Non vi è dubbio che questa caduta di livello abbia colpito assai più duramente la politica, il personale politico. Ci sono esempi illuminanti a conferma di questo declino, a partire dalle vacue discussioni in atto per la nuova legge urbanistica o per la geografia e le specialità dei presidi sanitari. Cartina di tornasole di un personale politico in cui, purtroppo, sembrerebbero prevalere l’incapacità e l’inettitudine non solo a decidere, ma anche a comprendere le questioni sul tappeto. Personaggi assai bravi nel questionare e nel procurarsi voti, quanto inetti nel programmare e decidere efficaci misure per lo sviluppo. Uno scadimento dovuto al fatto che si sarebbe formato un ordito fatto di soli interessi di bottega, indispensabili per conquistare consensi elettorali.

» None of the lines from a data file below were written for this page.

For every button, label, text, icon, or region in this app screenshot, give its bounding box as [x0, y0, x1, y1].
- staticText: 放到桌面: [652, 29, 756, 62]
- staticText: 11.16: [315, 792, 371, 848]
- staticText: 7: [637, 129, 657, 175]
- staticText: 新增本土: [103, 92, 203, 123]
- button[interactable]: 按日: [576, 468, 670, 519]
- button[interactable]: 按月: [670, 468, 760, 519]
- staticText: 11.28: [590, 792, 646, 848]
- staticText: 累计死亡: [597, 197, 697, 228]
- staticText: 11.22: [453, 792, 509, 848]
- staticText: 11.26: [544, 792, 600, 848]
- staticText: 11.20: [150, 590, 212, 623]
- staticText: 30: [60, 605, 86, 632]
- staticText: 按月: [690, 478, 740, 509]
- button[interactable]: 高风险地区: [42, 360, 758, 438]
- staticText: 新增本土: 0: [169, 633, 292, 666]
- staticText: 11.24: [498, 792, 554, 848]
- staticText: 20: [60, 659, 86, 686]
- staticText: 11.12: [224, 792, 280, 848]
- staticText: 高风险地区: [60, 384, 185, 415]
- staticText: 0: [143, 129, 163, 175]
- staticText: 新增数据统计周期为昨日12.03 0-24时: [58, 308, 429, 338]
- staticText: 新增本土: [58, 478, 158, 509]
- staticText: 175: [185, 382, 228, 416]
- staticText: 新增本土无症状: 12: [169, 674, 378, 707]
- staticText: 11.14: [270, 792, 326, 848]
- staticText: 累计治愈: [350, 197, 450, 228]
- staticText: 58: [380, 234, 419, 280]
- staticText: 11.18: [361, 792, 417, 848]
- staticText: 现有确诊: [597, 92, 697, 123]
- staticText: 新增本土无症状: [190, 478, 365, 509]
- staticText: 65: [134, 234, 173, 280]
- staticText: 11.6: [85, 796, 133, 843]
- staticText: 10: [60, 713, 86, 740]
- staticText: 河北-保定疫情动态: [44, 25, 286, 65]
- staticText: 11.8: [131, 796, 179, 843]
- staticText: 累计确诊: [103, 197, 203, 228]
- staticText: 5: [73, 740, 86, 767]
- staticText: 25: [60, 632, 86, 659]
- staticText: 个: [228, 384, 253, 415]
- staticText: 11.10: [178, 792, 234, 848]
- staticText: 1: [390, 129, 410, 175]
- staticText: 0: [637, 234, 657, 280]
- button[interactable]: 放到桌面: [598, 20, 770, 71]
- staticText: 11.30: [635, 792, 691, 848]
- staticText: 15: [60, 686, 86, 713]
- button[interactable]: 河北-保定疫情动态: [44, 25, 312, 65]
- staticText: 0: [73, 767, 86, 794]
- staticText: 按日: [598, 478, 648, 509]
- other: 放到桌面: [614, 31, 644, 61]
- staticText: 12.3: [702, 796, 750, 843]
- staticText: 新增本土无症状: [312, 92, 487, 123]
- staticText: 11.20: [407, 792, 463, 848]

Individuarne le ragioni sarebbe quindi compito urgente da affrontare, in modo da porre fine ad un declino sempre più preoccupante. Alcune riguardano la stessa composizione della società isolana. Per via dei suoi eccessi di individualismo e di frammentazioni localistiche, delle sue manifestazioni di apatia e di disinteresse verso il cambiamento, indifferente anche di fronte agli eccessi di autoreferenzialità degli esponenti politici.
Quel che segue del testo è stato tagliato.